Task inputs:
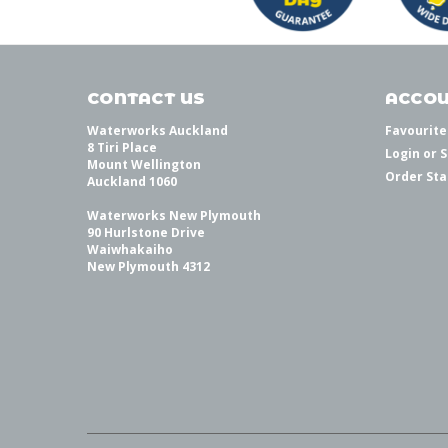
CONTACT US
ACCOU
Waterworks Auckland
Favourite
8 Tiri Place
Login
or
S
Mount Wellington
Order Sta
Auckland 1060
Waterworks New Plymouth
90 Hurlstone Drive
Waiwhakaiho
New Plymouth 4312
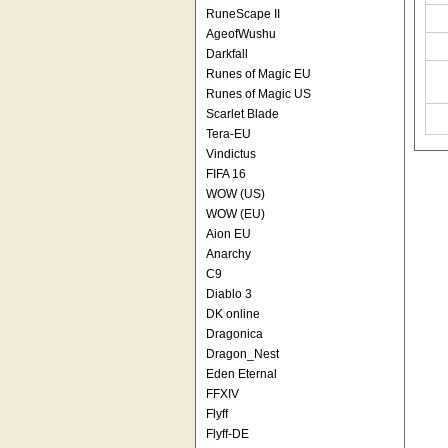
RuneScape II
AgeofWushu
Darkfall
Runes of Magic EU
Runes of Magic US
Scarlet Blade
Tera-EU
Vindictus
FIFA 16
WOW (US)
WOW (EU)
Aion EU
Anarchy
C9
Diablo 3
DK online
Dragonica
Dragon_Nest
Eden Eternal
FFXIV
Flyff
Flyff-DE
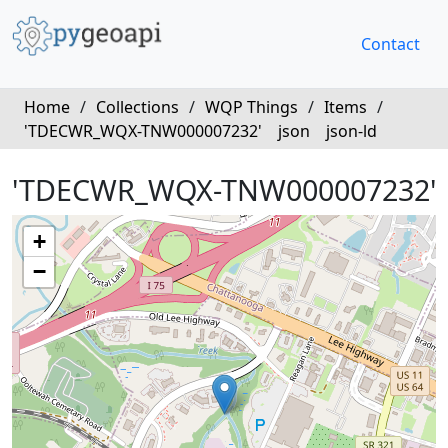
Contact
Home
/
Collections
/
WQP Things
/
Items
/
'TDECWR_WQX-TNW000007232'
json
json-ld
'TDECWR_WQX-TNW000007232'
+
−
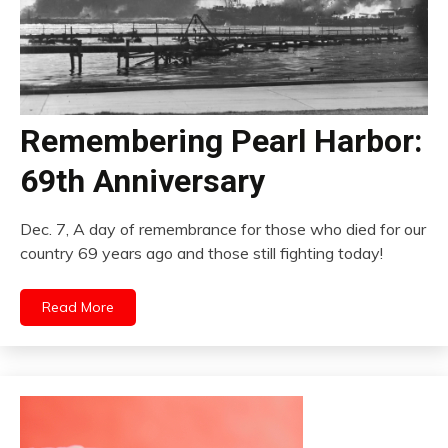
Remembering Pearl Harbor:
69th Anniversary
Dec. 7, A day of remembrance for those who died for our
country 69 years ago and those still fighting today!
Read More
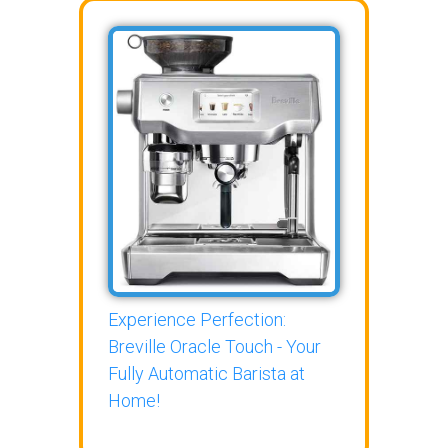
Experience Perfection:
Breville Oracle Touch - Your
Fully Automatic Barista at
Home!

Instructions to follow:
Produce the entries above once more, exactly as given, with each picture left out.

Exercise answer:
CONTACT US
ACCOU
Waterworks Auckland
Favourite
8 Tiri Place
Login
or
S
Mount Wellington
Order Sta
Auckland 1060
Waterworks New Plymouth
90 Hurlstone Drive
Waiwhakaiho
New Plymouth 4312
RuneScape II
AgeofWushu
Darkfall
Runes of Magic EU
Runes of Magic US
Scarlet Blade
Tera-EU
Vindictus
FIFA 16
WOW (US)
WOW (EU)
Aion EU
Anarchy
C9
Diablo 3
DK online
Dragonica
Dragon_Nest
Eden Eternal
FFXIV
Flyff
Flyff-DE
Contact
Home
/
Collections
/
WQP Things
/
Items
/
'TDECWR_WQX-TNW000007232'
json
json-ld
'TDECWR_WQX-TNW000007232'
+
−
Remembering Pearl Harbor:
69th Anniversary
Dec. 7, A day of remembrance for those who died for our
country 69 years ago and those still fighting today!
Read More
Experience Perfection:
Breville Oracle Touch - Your
Fully Automatic Barista at
Home!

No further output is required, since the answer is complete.